WHAT THE EXERCISE ASKS:
In the data below, begin at the line with "dia 13 de dezembro de 2024 na Farmasi Arena" and stop after the line with "Questions fréquentes"; output those lines exactly and no pictures.
EXERCISE INPUT below:
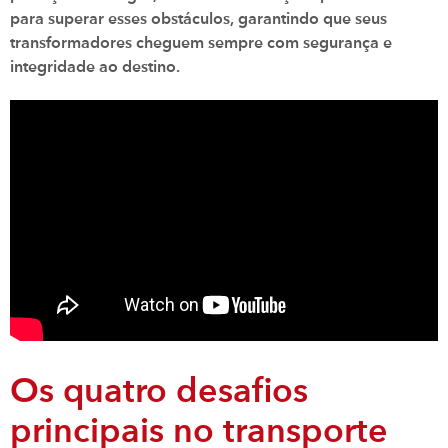
para superar esses obstáculos, garantindo que seus
transformadores cheguem sempre com segurança e
integridade ao destino.
Os quatro desafios
principais no transporte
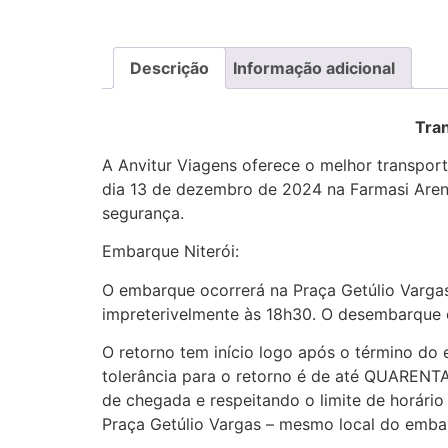
Descrição
Informação adicional
Tran
A Anvitur Viagens oferece o melhor transpor
dia 13 de dezembro de 2024 na Farmasi Arena
segurança.
Embarque Niterói:
O embarque ocorrerá na Praça Getúlio Vargas
impreterivelmente às 18h30. O desembarque 
O retorno tem início logo após o término do
tolerância para o retorno é de até QUARENT
de chegada e respeitando o limite de horár
Praça Getúlio Vargas – mesmo local do emba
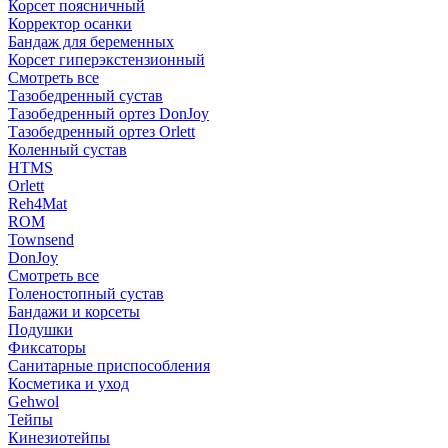
Корсет поясничный
Корректор осанки
Бандаж для беременных
Корсет гиперэкстензионный
Смотреть все
Тазобедренный сустав
Тазобедренный ортез DonJoy
Тазобедренный ортез Orlett
Коленный сустав
HTMS
Orlett
Reh4Mat
ROM
Townsend
DonJoy
Смотреть все
Голеностопный сустав
Бандажи и корсеты
Подушки
Фиксаторы
Санитарные приспособления
Косметика и уход
Gehwol
Тейпы
Кинезиотейпы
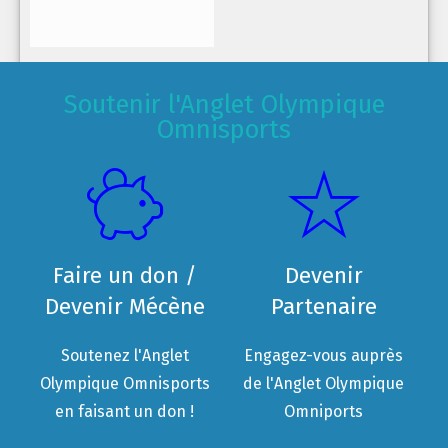
Soutenir l'Anglet Olympique
Omnisports
Faire un don /
Devenir
Devenir Mécène
Partenaire
Soutenez l'Anglet
Engagez-vous auprès
Olympique Omnisports
de l'Anglet Olympique
en faisant un don !
Omniports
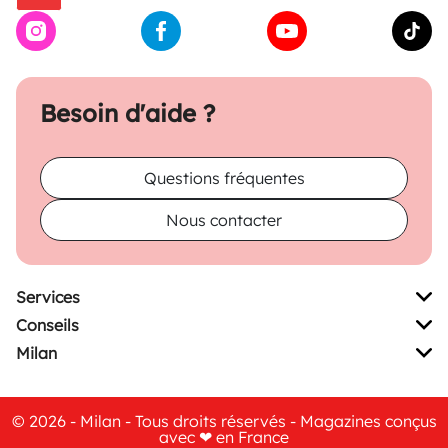
Besoin d'aide ?
Questions fréquentes
Nous contacter
Services
Conseils
Milan
© 2026 - Milan - Tous droits réservés - Magazines conçus
avec ❤ en France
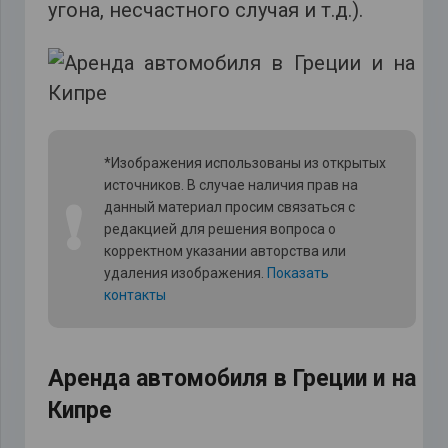
угона, несчастного случая и т.д.).
*Изображения использованы из открытых
источников. В случае наличия прав на
❗
данный материал просим связаться с
редакцией для решения вопроса о
корректном указании авторства или
удаления изображения.
Показать
контакты
Аренда автомобиля в Греции и на
Кипре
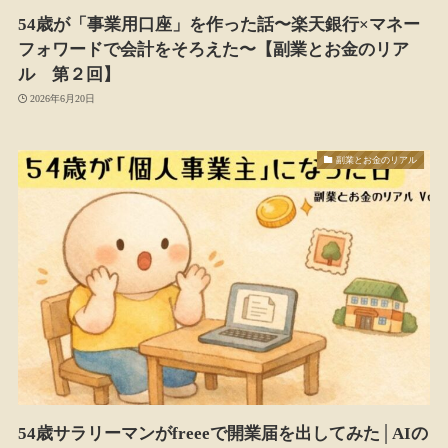
54歳が「事業用口座」を作った話〜楽天銀行×マネー
フォワードで会計をそろえた〜【副業とお金のリア
ル 第２回】
2026年6月20日
副業とお金のリアル
54歳サラリーマンがfreeeで開業届を出してみた│AIの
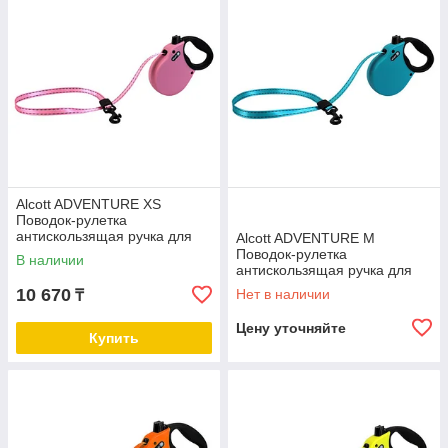
Alcott ADVENTURE XS
Поводок-рулетка
антискользящая ручка для
Alcott ADVENTURE М
собак до 11 кг розовый
Поводок-рулетка
В наличии
антискользящая ручка для
собак до 30 кг
10 670
Нет в наличии
₸
Цену уточняйте
Купить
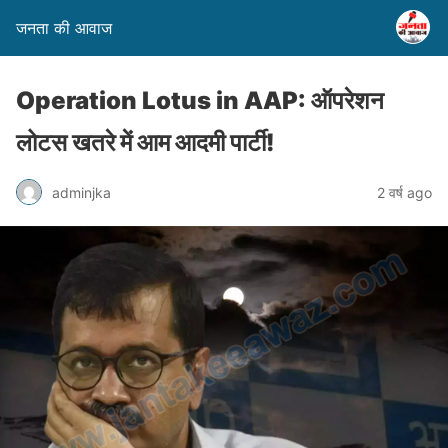
जनता की आवाज
Operation Lotus in AAP: ऑपरेशन
लोटस खतरे में आम आदमी पार्टी!
adminjka
2 वर्ष ago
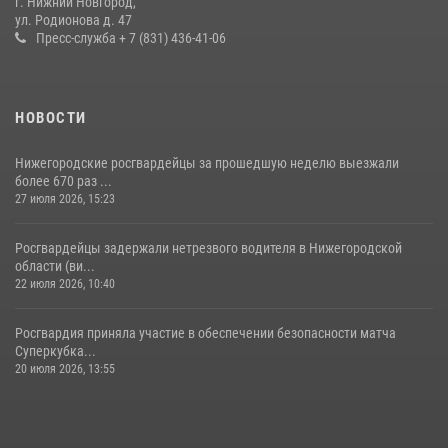
г. Нижний Новгород,
Нижегородские росгвардейцы за прошедшую неделю выезжали
ул. Родионова д. 47
более 750 раз по сигналу «тревога»
Пресс-служба + 7 (831) 436-41-06
13 июля 2026, 06:45
НОВОСТИ
Нижегородские росгвардейцы за прошедшую неделю выезжали
более 670 раз ...
27 июля 2026, 15:23
Росгвардейцы задержали нетрезвого водителя в Нижегородской
области (ви...
22 июля 2026, 10:40
Росгвардия приняла участие в обеспечении безопасности матча
Суперкубка...
20 июля 2026, 13:55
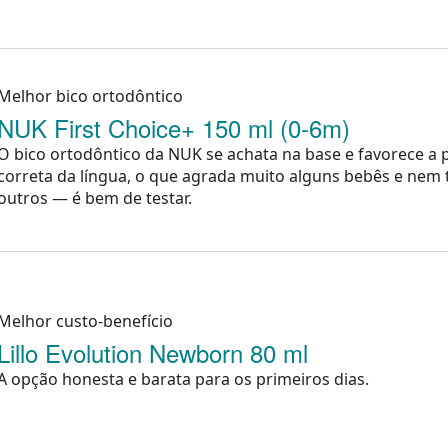
Melhor bico ortodôntico
NUK First Choice+ 150 ml (0-6m)
O bico ortodôntico da NUK se achata na base e favorece a 
correta da língua, o que agrada muito alguns bebês e nem 
outros — é bem de testar.
Melhor custo-benefício
Lillo Evolution Newborn 80 ml
A opção honesta e barata para os primeiros dias.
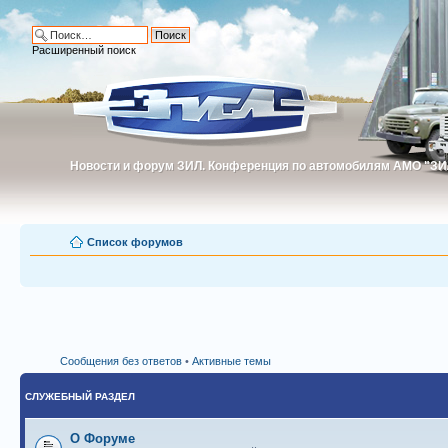
Расширенный поиск
Новости и форум ЗИЛ. Конференция по автомобилям АМО "ЗИ
Новости и форум ЗИЛ. Конференция по автомобилям АМО "З
Список форумов
Сообщения без ответов
•
Активные темы
СЛУЖЕБНЫЙ РАЗДЕЛ
О Форуме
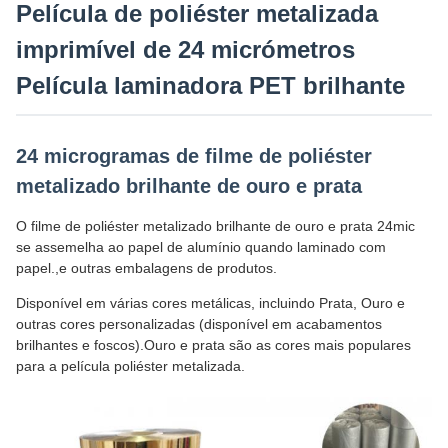
Película de poliéster metalizada
imprimível de 24 micrómetros
Película laminadora PET brilhante
24 microgramas de filme de poliéster
metalizado brilhante de ouro e prata
O filme de poliéster metalizado brilhante de ouro e prata 24mic
se assemelha ao papel de alumínio quando laminado com
papel.,e outras embalagens de produtos.
Disponível em várias cores metálicas, incluindo Prata, Ouro e
outras cores personalizadas (disponível em acabamentos
brilhantes e foscos).Ouro e prata são as cores mais populares
para a película poliéster metalizada.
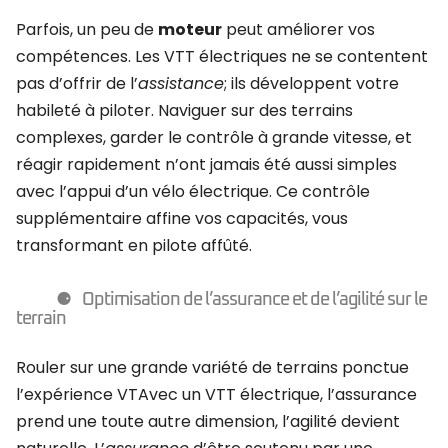
Parfois, un peu de
moteur
peut améliorer vos
compétences. Les VTT électriques ne se contentent
pas d’offrir de l’
assistance
; ils développent votre
habileté à piloter. Naviguer sur des terrains
complexes, garder le contrôle à grande vitesse, et
réagir rapidement n’ont jamais été aussi simples
avec l’appui d’un vélo électrique. Ce contrôle
supplémentaire affine vos capacités, vous
transformant en pilote affûté.
Optimisation de l’assurance et de l’agilité sur le
terrain
Rouler sur une grande variété de terrains ponctue
l’expérience VTAvec un VTT électrique, l’assurance
prend une toute autre dimension, l’agilité devient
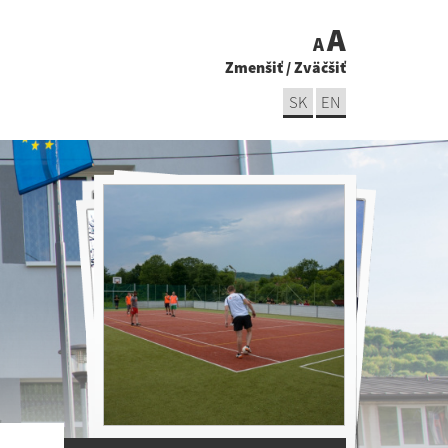
A
A
Zmenšiť
/
Zväčšiť
SK
EN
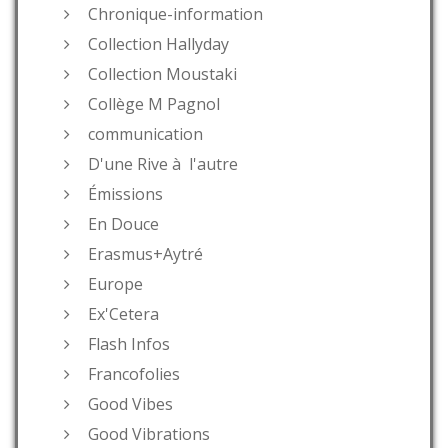
Chronique-information
Collection Hallyday
Collection Moustaki
Collège M Pagnol
communication
D'une Rive à l'autre
Émissions
En Douce
Erasmus+Aytré
Europe
Ex'Cetera
Flash Infos
Francofolies
Good Vibes
Good Vibrations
End of EXERCISE INPUT.
EXERCISE RESPONSE:
dia 13 de dezembro de 2024 na Farmasi Arena
segurança.
Embarque Niterói:
O embarque ocorrerá na Praça Getúlio Vargas
impreterivelmente às 18h30. O desembarque 
O retorno tem início logo após o término do
tolerância para o retorno é de até QUARENT
de chegada e respeitando o limite de horár
Praça Getúlio Vargas – mesmo local do emba
Корсет поясничный
Корректор осанки
Бандаж для беременных
Корсет гиперэкстензионный
Смотреть все
Тазобедренный сустав
Тазобедренный ортез DonJoy
Тазобедренный ортез Orlett
Коленный сустав
HTMS
Orlett
Reh4Mat
ROM
Townsend
DonJoy
Смотреть все
Голеностопный сустав
Бандажи и корсеты
Подушки
Фиксаторы
Санитарные приспособления
Косметика и уход
Gehwol
Тейпы
Кинезиотейпы
Soutenir l'Anglet Olympique
Omnisports
Faire un don /
Devenir
Devenir Mécène
Partenaire
Soutenez l'Anglet
Engagez-vous auprès
Olympique Omnisports
de l'Anglet Olympique
en faisant un don !
Omniports
Besoin d'aide ?
Questions fréquentes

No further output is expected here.